Under the CLM assumptions MLR.1 through MLR.6, the OLS estimator, given the sample values of the independent variables, is normally distributed:

\[ \hat{\beta}_k\sim\mathrm{N}(\beta_k,\mathrm{Var}(\hat{\beta}_k)), \]

where \(\mathrm{Var}(\hat{\beta}_k)=\frac{\sigma^2}{\sum^N_{i=1}(x_{ik}-\bar{x}_k)^2}\times\frac{1}{1-R^2_k},\) and \(R^2_k\) is the \(R^2\) from a regression of \(x_{k}\) on all other regressors \(x_j,j\neq k\).

\(\hat{\beta}_k\) is normally distributed, any linear combination of the \(\hat{\beta}_k\) is also normally distributed, and the joint distribution of a subset of the \(\hat{\beta}_j\) is a multivariate normal distribution.
The standardized coefficient \((\hat{\beta}_k-\beta_k)/\mathrm{sd}(\hat{\beta}_k)\) follows a standard normal distribution.

Introduction

Small Samples

t-Test

F-Test

Interpretation of Regression Tables

Large Samples

Hypotheses About the OLS Estimator

In this section, we deal with testing hypotheses about one parameter of the population model:

\[ y = \beta_0 + \beta_1 x_1 + \dots + \beta_K x_K + u \]

As before: We don’t know the \(\beta_k\).

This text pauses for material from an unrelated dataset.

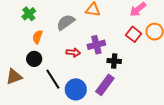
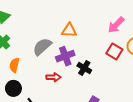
purple cross: (96, 45) -> (65, 56), moved
black cross: (114, 61) -> (84, 68), moved, turned 32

We can only estimate them.
But we can formulate hypotheses about the \(\beta_k\).
Next, we can use statistical inference to test these hypotheses.

Distribution of the OLS Estimator, Part 2

Under the CLM assumptions MLR.1 through MLR.6, the following holds:

\[ (\hat{\beta}_k-\beta_k)/\mathrm{se}(\hat{\beta}_k) \sim \mathrm{t}_{N-K-1} \]

If we replace \(\mathrm{sd}(\cdot)\) in the standardized coefficient with \(\mathrm{se}(\cdot)\) (i.e., replace \(\sigma\) with \(\hat{\sigma}\)), it no longer follows a standard normal distribution, but a t-distribution with \(N-K-1\) degrees of freedom.

The t-distribution looks very similar to a standard normal distribution, but has fatter tails. The more degrees of freedom the distribution has, the closer it can be approximated by a normal distribution.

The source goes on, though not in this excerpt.